Thomas’ lawsuit challenging this system was dismissed but he is appealing the case. It is not clear whether the Arizona initiative will be drafted so as to cover the Maricopa court system. However, the initiative proponents hope that the impact of a successful public referendum on racial classifications will, at the very least, mobilize public opinion against what Thomas believes is an “anti-American” system of unequal justice.

snip

The proponents of the Arizona initiative will have a clear message which they say will not deviate depending on whether the audience is Hispanic students or African American businessmen or white government employees. Speaking of the need to eliminate race as a consideration for school admissions, Gratz says: “It is a matter of fairness. Everyone deserves to know if they are accepted or rejected based on their merit.” She says that minority students must live with the “stigma of race preference” as their peers doubt whether they were really admitted because of their personal achievements or whether it was their race which vaulted them over other better qualified candidates.

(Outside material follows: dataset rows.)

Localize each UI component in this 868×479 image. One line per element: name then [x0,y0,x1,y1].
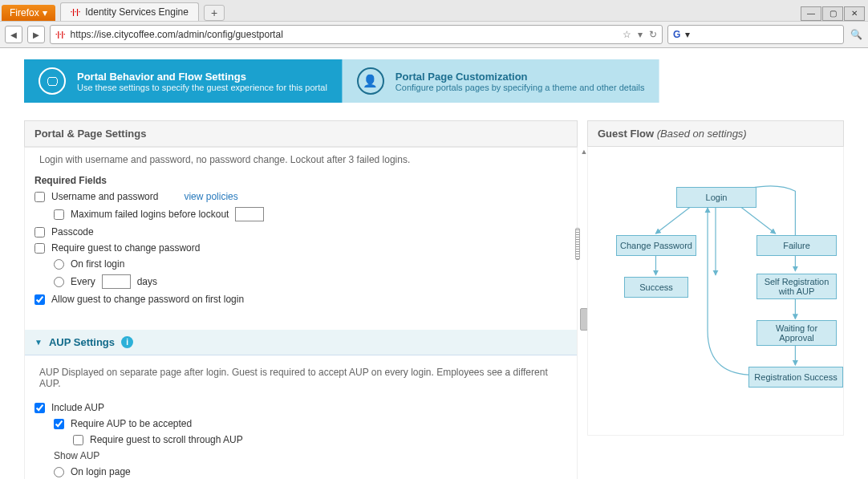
aup-section-title: AUP Settings [49,336,115,348]
aup-section-header[interactable]: ▼ AUP Settings i [25,330,577,355]
every-radio[interactable] [54,277,64,287]
close-button[interactable]: ✕ [844,6,865,21]
require-scroll-label: Require guest to scroll through AUP [90,434,243,445]
node-failure: Failure [756,235,837,256]
google-icon: G [673,29,680,40]
back-button[interactable]: ◄ [5,26,22,43]
resize-grip[interactable] [575,228,580,260]
every-label: Every [71,276,95,287]
require-aup-label: Require AUP to be accepted [71,418,192,429]
node-success: Success [624,277,688,298]
url-right-icons: ☆ ▾ ↻ [623,29,657,40]
search-box[interactable]: G ▾ [667,25,844,44]
username-password-label: Username and password [51,191,158,202]
flow-diagram: Login Change Password Failure Success Se… [587,147,844,436]
tab-behavior-flow[interactable]: 🖵 Portal Behavior and Flow Settings Use … [24,59,343,103]
username-password-checkbox[interactable] [34,192,45,202]
on-login-label: On login page [71,466,131,477]
node-change-password: Change Password [616,235,696,256]
flow-title: Guest Flow [598,128,654,140]
include-aup-label: Include AUP [51,402,104,413]
required-fields-label: Required Fields [34,175,107,186]
monitor-icon: 🖵 [39,67,66,95]
require-scroll-checkbox[interactable] [73,435,83,445]
collapse-icon: ▼ [34,338,43,347]
every-days-input[interactable] [102,274,131,289]
login-summary: Login with username and password, no pas… [25,151,577,168]
site-favicon-icon: ·|·|· [55,30,66,39]
left-column: Portal & Page Settings Login with userna… [24,120,578,479]
aup-summary: AUP Displayed on separate page after log… [25,363,577,392]
passcode-label: Passcode [51,226,94,237]
require-aup-checkbox[interactable] [54,419,64,429]
firefox-label: Firefox [10,7,39,18]
flow-sub: (Based on settings) [657,128,747,140]
url-text: https://ise.citycoffee.com/admin/config/… [71,29,283,40]
guest-flow-header: Guest Flow (Based on settings) [587,120,844,147]
search-dropdown-icon[interactable]: ▾ [685,29,690,40]
new-tab-button[interactable]: + [204,5,225,21]
dropdown-icon[interactable]: ▾ [638,29,643,40]
passcode-checkbox[interactable] [34,227,45,237]
user-gear-icon: 👤 [357,67,384,95]
allow-change-label: Allow guest to change password on first … [51,294,244,305]
node-registration-success: Registration Success [748,367,843,388]
url-bar[interactable]: ·|·|· https://ise.citycoffee.com/admin/c… [50,25,663,44]
allow-change-checkbox[interactable] [34,294,45,305]
node-waiting: Waiting for Approval [756,320,837,346]
max-failed-label: Maximum failed logins before lockout [71,209,229,220]
right-column: Guest Flow (Based on settings) Login Cha… [587,120,844,479]
require-change-label: Require guest to change password [51,242,200,254]
node-self-registration: Self Registration with AUP [756,274,837,299]
minimize-button[interactable]: — [801,6,821,21]
portal-page-settings-header: Portal & Page Settings [24,120,578,148]
show-aup-label: Show AUP [54,450,99,461]
first-login-label: On first login [71,258,124,270]
portal-page-settings-body: Login with username and password, no pas… [24,148,578,479]
firefox-menu-button[interactable]: Firefox ▾ [2,5,55,21]
include-aup-checkbox[interactable] [34,403,45,413]
tab-title: Identity Services Engine [85,6,189,18]
on-login-radio[interactable] [54,467,64,477]
view-policies-link[interactable]: view policies [184,191,237,202]
magnify-icon[interactable]: 🔍 [849,29,863,40]
browser-tab-active[interactable]: ·|·|· Identity Services Engine [60,2,199,21]
tab-title: Portal Behavior and Flow Settings [77,71,327,83]
tab-page-customization[interactable]: 👤 Portal Page Customization Configure po… [343,59,660,103]
bookmark-icon[interactable]: ☆ [623,29,631,40]
nav-row: ◄ ► ·|·|· https://ise.citycoffee.com/adm… [0,21,868,47]
content: Portal & Page Settings Login with userna… [24,120,868,479]
tab-desc: Use these settings to specify the guest … [77,83,327,92]
info-icon[interactable]: i [121,336,133,348]
require-change-checkbox[interactable] [34,243,45,254]
forward-button[interactable]: ► [27,26,45,43]
tab-desc: Configure portals pages by specifying a … [395,83,645,92]
cisco-favicon-icon: ·|·|· [71,8,81,16]
tab-title: Portal Page Customization [395,71,645,83]
chevron-down-icon: ▾ [43,7,47,18]
node-login: Login [676,187,756,208]
window-controls: — ▢ ✕ [801,6,868,21]
maximize-button[interactable]: ▢ [822,6,843,21]
browser-chrome: Firefox ▾ ·|·|· Identity Services Engine… [0,0,868,48]
portal-tabs: 🖵 Portal Behavior and Flow Settings Use … [24,59,868,103]
first-login-radio[interactable] [54,259,64,270]
max-failed-input[interactable] [235,207,264,221]
reload-icon[interactable]: ↻ [649,29,657,40]
days-label: days [137,276,157,287]
max-failed-checkbox[interactable] [54,209,64,220]
tab-row: Firefox ▾ ·|·|· Identity Services Engine… [0,0,868,21]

Bolick believes that Arizona’s large Hispanic population has good reason to support the ban. Bolick argues that “once you have explicit classifications by ethnicity” fuel is added to anti-immigrant sentiments. Moreover, Hispanics and all citizens should recognize, according to Bolick, that racial and ethnic preferences “rarely trickle down to people most in need.” Gratz agrees that by eliminating racial preferences Arizona universities and colleges, like their counterparts in California after Proposition 209, will be forced to concentrate on “socio-economic” hardship and first generation college status. As things stand now Gratz contends that “elites” view race preferences as a “blanket” solution for minorities in education, employment and contracting and think they “do not have to do much” to improve education and employment for minorities.
The truth is that equal protection, the heart of teh 14th Amendment which is often cited as a reason for racial preferences has been perverted to teh point of being unrecognizable. Good Luck to Bollick and Gratz.